Robert (Bob) Dixon passed much to the next generation, including advice, perspective and potential. Throughout Bob’s life, a mantra remained at the core of nearly everything he did: “Attitude is everything.”
“I don’t remember him ever being down or showing us that he was feeling anything but positive,” says Dixon’s daughter, Sue Rasmussen. “That was his outlook on life, and he hoped he could spread it.”
A born Calgarian and prominent CEO in the Alberta oil and gas industry, Dixon lived with Hodgkin’s lymphoma for the last 25 years of his life after receiving a diagnosis in the early 1970s. His own experience guided his philanthropy, and he served as co-chair of one of the Alberta Cancer Foundation’s first capital campaigns, Project Alpha, from 1988 to 1990. The campaign helped raise funds for the Southern Alberta Cancer Research Centre at the Heritage Medical Research Building near the Foothills Medical Centre in Calgary. Its underlying goal was to conquer cancer by providing the necessary resources to researchers in the province.
Today, 25 years after Dixon’s death in 1995, his legacy lives on through a game-changing gift to the Alberta Cancer Foundation — a $10 million donation from his estate, presented in his name in 2015, following the passing of his wife, Kathleen (Kay) Dixon.
“The Dixon family’s generosity is unprecedented for our foundation,” says Alberta Cancer Foundation manager of legacy giving, Christy Soholt, who acts as a liaison between the organization and the family. Soholt says that the donation represents the largest estate gift in Foundation history.
The donation was left in the hands of the Foundation to find appropriate use, with the guideline that it stays in the realm of hematologic oncology research or education to pay tribute to Dixon’s experience with Hodgkin’s lymphoma. The Foundation chose to use the money to fund potentially groundbreaking research in the field, with a call going out to researchers in late 2018 for funding proposals for the newly minted RK Dixon Family Award in Hematologic Oncology Research.
“We wanted to go out to the community and seek out the best projects with the biggest potential,” says Soholt. “[Something] scientifically sound [that] will make the most impact for patients facing cancer and will have a great impact in Alberta as well.”
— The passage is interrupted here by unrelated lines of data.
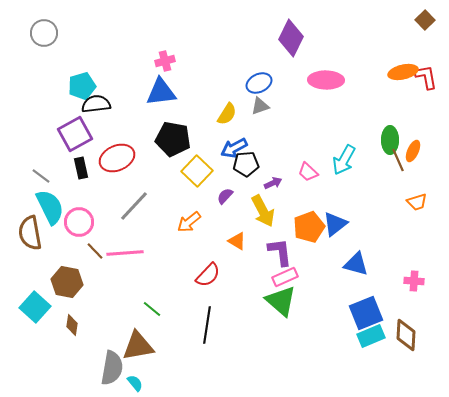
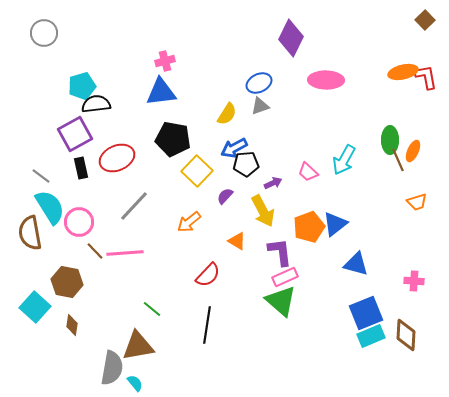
cyan semicircle at (50, 207): rotated 6 degrees counterclockwise
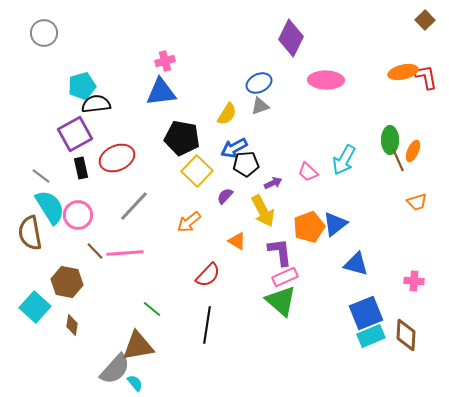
black pentagon at (173, 139): moved 9 px right, 1 px up
pink circle at (79, 222): moved 1 px left, 7 px up
gray semicircle at (112, 368): moved 3 px right, 1 px down; rotated 32 degrees clockwise
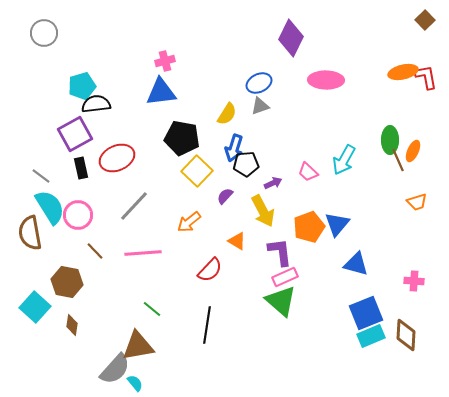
blue arrow at (234, 148): rotated 44 degrees counterclockwise
blue triangle at (335, 224): moved 2 px right; rotated 12 degrees counterclockwise
pink line at (125, 253): moved 18 px right
red semicircle at (208, 275): moved 2 px right, 5 px up
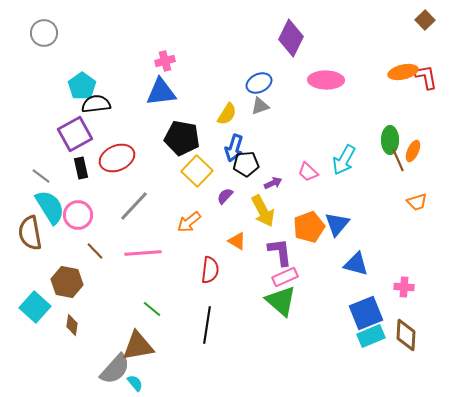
cyan pentagon at (82, 86): rotated 20 degrees counterclockwise
red semicircle at (210, 270): rotated 36 degrees counterclockwise
pink cross at (414, 281): moved 10 px left, 6 px down
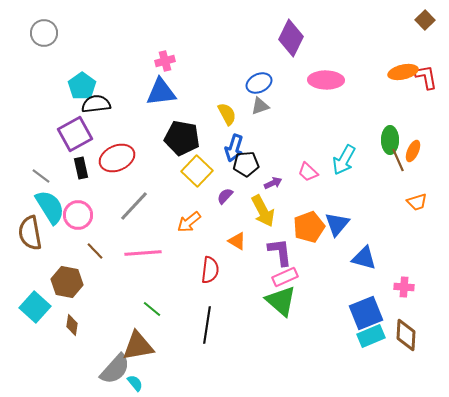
yellow semicircle at (227, 114): rotated 60 degrees counterclockwise
blue triangle at (356, 264): moved 8 px right, 6 px up
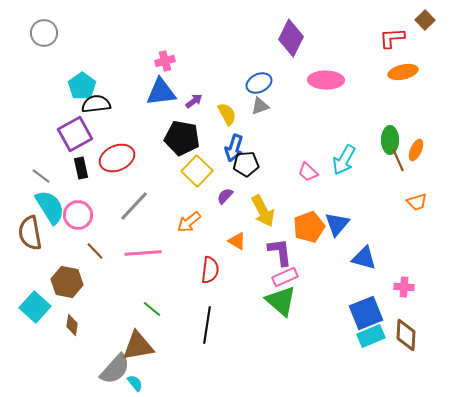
red L-shape at (426, 77): moved 34 px left, 39 px up; rotated 84 degrees counterclockwise
orange ellipse at (413, 151): moved 3 px right, 1 px up
purple arrow at (273, 183): moved 79 px left, 82 px up; rotated 12 degrees counterclockwise
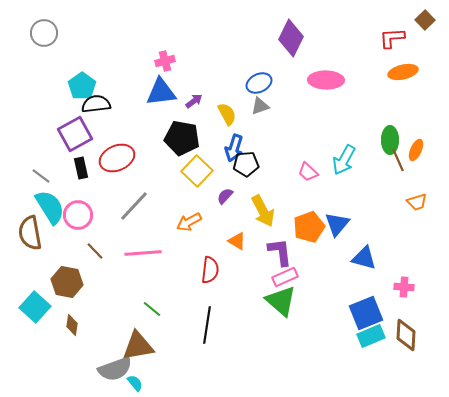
orange arrow at (189, 222): rotated 10 degrees clockwise
gray semicircle at (115, 369): rotated 28 degrees clockwise
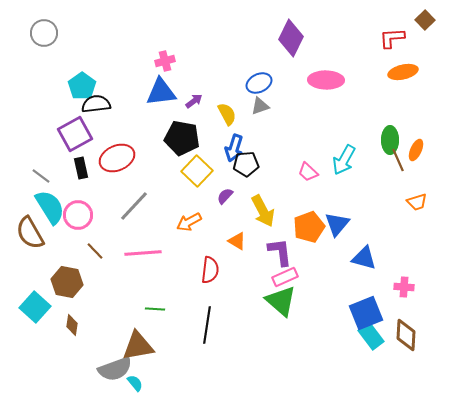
brown semicircle at (30, 233): rotated 20 degrees counterclockwise
green line at (152, 309): moved 3 px right; rotated 36 degrees counterclockwise
cyan rectangle at (371, 336): rotated 76 degrees clockwise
So far, five projects have been approved for funding through the award: a study exploring self-administered chemotherapy options at home for patients (read this article to learn more); a Canada-wide study into alternative treatment to reduce bleeding after undergoing autologous stem cell transplantation treatment for blood cancer; a study identifying early predictors ahead of blood stem cell transplantation to avoid relapse that is potentially untreatable; a clinical trial aimed at reducing the debilitating and sometimes deadly graft vs. host disease (an attack of the transplanted immune cells against the recipient’s tissues) for bone-marrow transplant patients; and a study into breaking down barriers that prevent blood cancer patients from accessing palliative care earlier on.
These projects are just the beginning of potential change that may come thanks to the RK Dixon Family Award, with Soholt noting that more funding is still available for future proposals.
“With any sort of generosity from donors, but this size in particular, we’re able to now provide the opportunity for exploration to begin, and some of it could lead to very transformational change for anybody facing a diagnosis,” says Soholt. “[Researchers tell us that] ideas are plentiful, the potential is great — they just need the funding in order to test things out and try new things.”
Through it all, the Foundation has worked to maintain the family connection to the award, with Rasmussen taking part in reviewing proposals for projects submitted for funding.
“These estate gifts are gifts from families,” says Soholt. “Because it was such a significant gift with the potential for transformational impact, we want to make sure that we include everybody who is involved.”
Rasmussen says involvement in the process has helped her feel closely connected to the change that’s being created thanks to her family’s gift. Along with Dixon’s four grandchildren, Rasmussen says she’s proud to see the legacy her father created live on and continue to foster positive change.
“This helps me feel connected to him. He passed in ’95 and there’s not a day that goes by that I don’t think of him,” says Rasmussen. “Being included in the review process makes me feel like I’m there for him. As his daughter, I’m proud to see how it’s being put to use.”